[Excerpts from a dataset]
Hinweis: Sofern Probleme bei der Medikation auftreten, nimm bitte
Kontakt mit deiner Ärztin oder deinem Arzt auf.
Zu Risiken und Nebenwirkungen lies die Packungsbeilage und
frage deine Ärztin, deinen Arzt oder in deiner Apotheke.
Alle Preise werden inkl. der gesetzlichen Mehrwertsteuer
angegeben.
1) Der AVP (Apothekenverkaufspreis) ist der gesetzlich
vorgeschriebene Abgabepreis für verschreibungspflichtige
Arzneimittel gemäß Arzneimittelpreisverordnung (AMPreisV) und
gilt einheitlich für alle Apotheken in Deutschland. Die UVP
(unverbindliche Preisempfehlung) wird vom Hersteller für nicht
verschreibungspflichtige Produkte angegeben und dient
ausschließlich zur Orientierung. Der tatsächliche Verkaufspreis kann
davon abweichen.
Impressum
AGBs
--
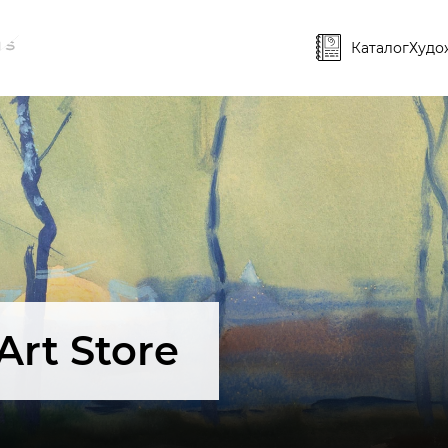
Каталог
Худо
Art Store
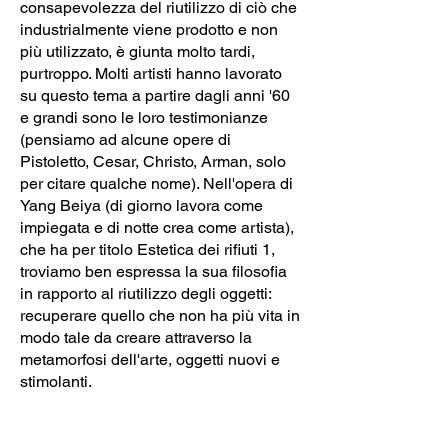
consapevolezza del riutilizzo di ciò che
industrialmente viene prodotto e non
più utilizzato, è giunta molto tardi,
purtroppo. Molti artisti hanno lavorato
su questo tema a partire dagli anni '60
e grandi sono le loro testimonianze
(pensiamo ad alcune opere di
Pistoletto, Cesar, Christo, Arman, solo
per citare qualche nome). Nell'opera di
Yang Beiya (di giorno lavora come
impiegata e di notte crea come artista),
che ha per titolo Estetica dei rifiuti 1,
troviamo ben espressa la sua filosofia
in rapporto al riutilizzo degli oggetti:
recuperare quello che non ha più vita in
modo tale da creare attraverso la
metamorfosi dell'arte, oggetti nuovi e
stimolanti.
---
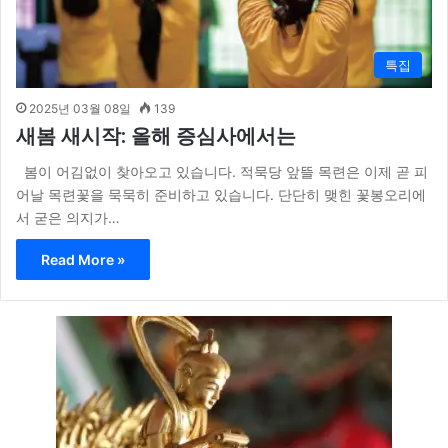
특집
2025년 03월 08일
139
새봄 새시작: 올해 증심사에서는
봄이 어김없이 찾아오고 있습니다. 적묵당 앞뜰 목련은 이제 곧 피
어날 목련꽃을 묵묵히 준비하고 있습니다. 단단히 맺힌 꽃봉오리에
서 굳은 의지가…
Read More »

**What you are asked to do**. Reproduce, character for character, only the lines of the preceding data that start at the line with "Arzneimittel gemäß Arzneimittelpreisverordnung" and end at the line with "verschreibungspflichtige Produkte angegeben", both included.

**Completed exercise**.
Arzneimittel gemäß Arzneimittelpreisverordnung (AMPreisV) und
gilt einheitlich für alle Apotheken in Deutschland. Die UVP
(unverbindliche Preisempfehlung) wird vom Hersteller für nicht
verschreibungspflichtige Produkte angegeben und dient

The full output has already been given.